Many public and private corporations that borrowed U.S. funds also suffer when the Canadian dollar falls. Similarly, Canadian businesses that purchase equipment or supplies outside the country have to pay more for them. But some Canadian industries, particularly those that export commodities, welcome a cheaper dollar because it provides an opportunity to make short-term profits. Indeed, shares of many mining companies shot upward on the Toronto Stock Exchange last week as investors anticipated improved earnings. At the same time, those companies are vulnerable because a sharp rise in the dollar would severely reduce their profits.
Visitors: For Canada’s travel industry, a devalued currency encourages more visitors to spend more money on the country’s restaurants, hotels and amusements. “It is a terrific boon for tourism right across Canada,” said William Duron, president of the Metro Toronto Convention & Visitors Association, an umbrella organization that represents 800 industry-related compa-
nies in Toronto. Indeed, Statistics Canada figures show that for the first 11 months of 1985 tourist visits from the United States numbered 11.6 million, up 3.4 per cent from 1984.
In November alone 503,200 American tourists visited Canada, an in-
crease of 6.3 per cent over the previous year and and the highest November level in a decade. Still, said Duron, the effect of the favorable exchange rate is “not as great as it could be, simply because most people in the United States don’t know about it.”
Optimistic: That, too, may change. Many travel agents say that they are optimistic that a $20-million federal advertising campaign scheduled to begin across the United States next month will increase the flow of American visitors. A prime aim will be to make Americans aware of the extra strength that their dollars have in Canada. Said Duron: “Once they come and find out that it works out to an additional day or two for free, they sure do tend to come back again.” Martha Chapman, public relations director for Goliger’s, a Toronto-based travel agency with 67 branches across Canada, added that the favorable exchange rate and the publicity for Vancouver’s Expo 86 would provide a strong inducement for Americans to visit Canada this summer.

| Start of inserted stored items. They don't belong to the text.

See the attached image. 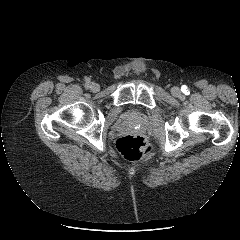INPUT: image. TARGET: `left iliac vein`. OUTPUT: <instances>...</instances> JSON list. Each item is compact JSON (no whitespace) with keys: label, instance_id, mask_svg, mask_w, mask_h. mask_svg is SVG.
Listing matches in <instances>:
<instances>
[{"label":"left iliac vein","instance_id":"obj_1","mask_svg":"<svg viewBox=\"0 0 240 240\" xmlns=\"http://www.w3.org/2000/svg\"><path fill=\"white\" fill-rule=\"evenodd\" d=\"M171 93L175 97H180L181 96V90L178 87H172Z\"/></svg>","mask_w":240,"mask_h":240}]
</instances>
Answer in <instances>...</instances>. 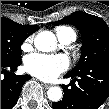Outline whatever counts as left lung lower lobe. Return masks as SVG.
Segmentation results:
<instances>
[{"label":"left lung lower lobe","instance_id":"obj_1","mask_svg":"<svg viewBox=\"0 0 109 109\" xmlns=\"http://www.w3.org/2000/svg\"><path fill=\"white\" fill-rule=\"evenodd\" d=\"M64 77L72 78L71 88L62 85L64 96L52 103L54 109H98L109 96V62H97Z\"/></svg>","mask_w":109,"mask_h":109}]
</instances>
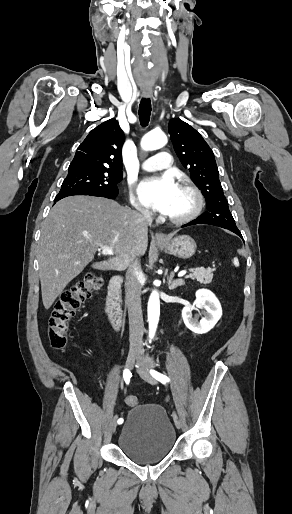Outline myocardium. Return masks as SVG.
I'll use <instances>...</instances> for the list:
<instances>
[{
  "instance_id": "myocardium-1",
  "label": "myocardium",
  "mask_w": 292,
  "mask_h": 514,
  "mask_svg": "<svg viewBox=\"0 0 292 514\" xmlns=\"http://www.w3.org/2000/svg\"><path fill=\"white\" fill-rule=\"evenodd\" d=\"M180 189L188 192L193 199V205L191 209L184 215L175 216L169 213L166 214L167 218L173 223H184L195 218L199 212L201 211L203 204V197L200 190L190 181H183L180 186Z\"/></svg>"
}]
</instances>
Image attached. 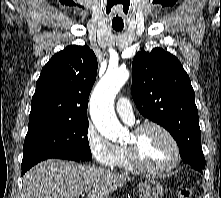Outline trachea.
I'll list each match as a JSON object with an SVG mask.
<instances>
[{"label": "trachea", "instance_id": "trachea-1", "mask_svg": "<svg viewBox=\"0 0 221 198\" xmlns=\"http://www.w3.org/2000/svg\"><path fill=\"white\" fill-rule=\"evenodd\" d=\"M113 29H114L115 31H121L123 28H122V27H113Z\"/></svg>", "mask_w": 221, "mask_h": 198}]
</instances>
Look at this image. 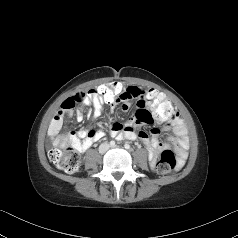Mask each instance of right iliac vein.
<instances>
[{"instance_id": "right-iliac-vein-1", "label": "right iliac vein", "mask_w": 238, "mask_h": 238, "mask_svg": "<svg viewBox=\"0 0 238 238\" xmlns=\"http://www.w3.org/2000/svg\"><path fill=\"white\" fill-rule=\"evenodd\" d=\"M107 148H108L107 145L104 144L100 147V151L103 153L107 150Z\"/></svg>"}]
</instances>
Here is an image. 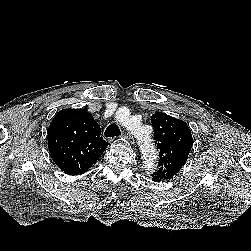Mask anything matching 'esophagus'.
<instances>
[{
	"instance_id": "34e87169",
	"label": "esophagus",
	"mask_w": 251,
	"mask_h": 251,
	"mask_svg": "<svg viewBox=\"0 0 251 251\" xmlns=\"http://www.w3.org/2000/svg\"><path fill=\"white\" fill-rule=\"evenodd\" d=\"M124 137L131 143L134 144L135 139L132 135H130L129 133H124Z\"/></svg>"
}]
</instances>
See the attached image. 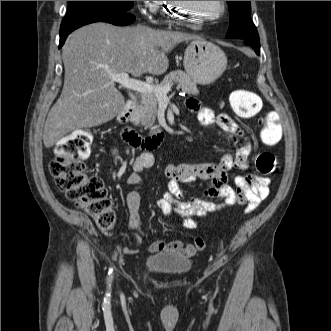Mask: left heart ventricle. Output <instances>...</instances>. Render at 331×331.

But for many Canadians, the dollar’s latest drop may be felt most when they begin planning foreign holidays this winter. Many travellers expressed shock last winter when between January and March the dollar nosedived to 72 cents from 75 cents, and for the first time found themselves paying a 40-per-cent premium on their currency. Still, said Chapman, “because we have not had a dramatic, overnight drop this time, not much has changed. A small slip down doesn’t make much difference.” She added that business has remained steady in Goliger’s agencies countrywide.
Indeed, Canadians who can afford to travel at all seem to have become used to their anemic buying power abroad. “The exchange is so bad that my clients are simply ignoring it,” said Gordon Salisbury, a travel agent in Hamilton, Ont. And a Statistics Canada spokesman said that last year many Canadians disregarded the disadvantageous exchange rates. In the first 11 months of 1985 the number of Canadians who visited the United States increased by 2.2 per cent over 1984 to 35 million. Over the same period, 2.2 million travelled to countries other than the U.S., an increase of 15 per cent.
Indeed, many Canadians appear to have decided that the country’s shrinking dollar is not as large a concern as endless months of winter when they consider a holiday in the sun.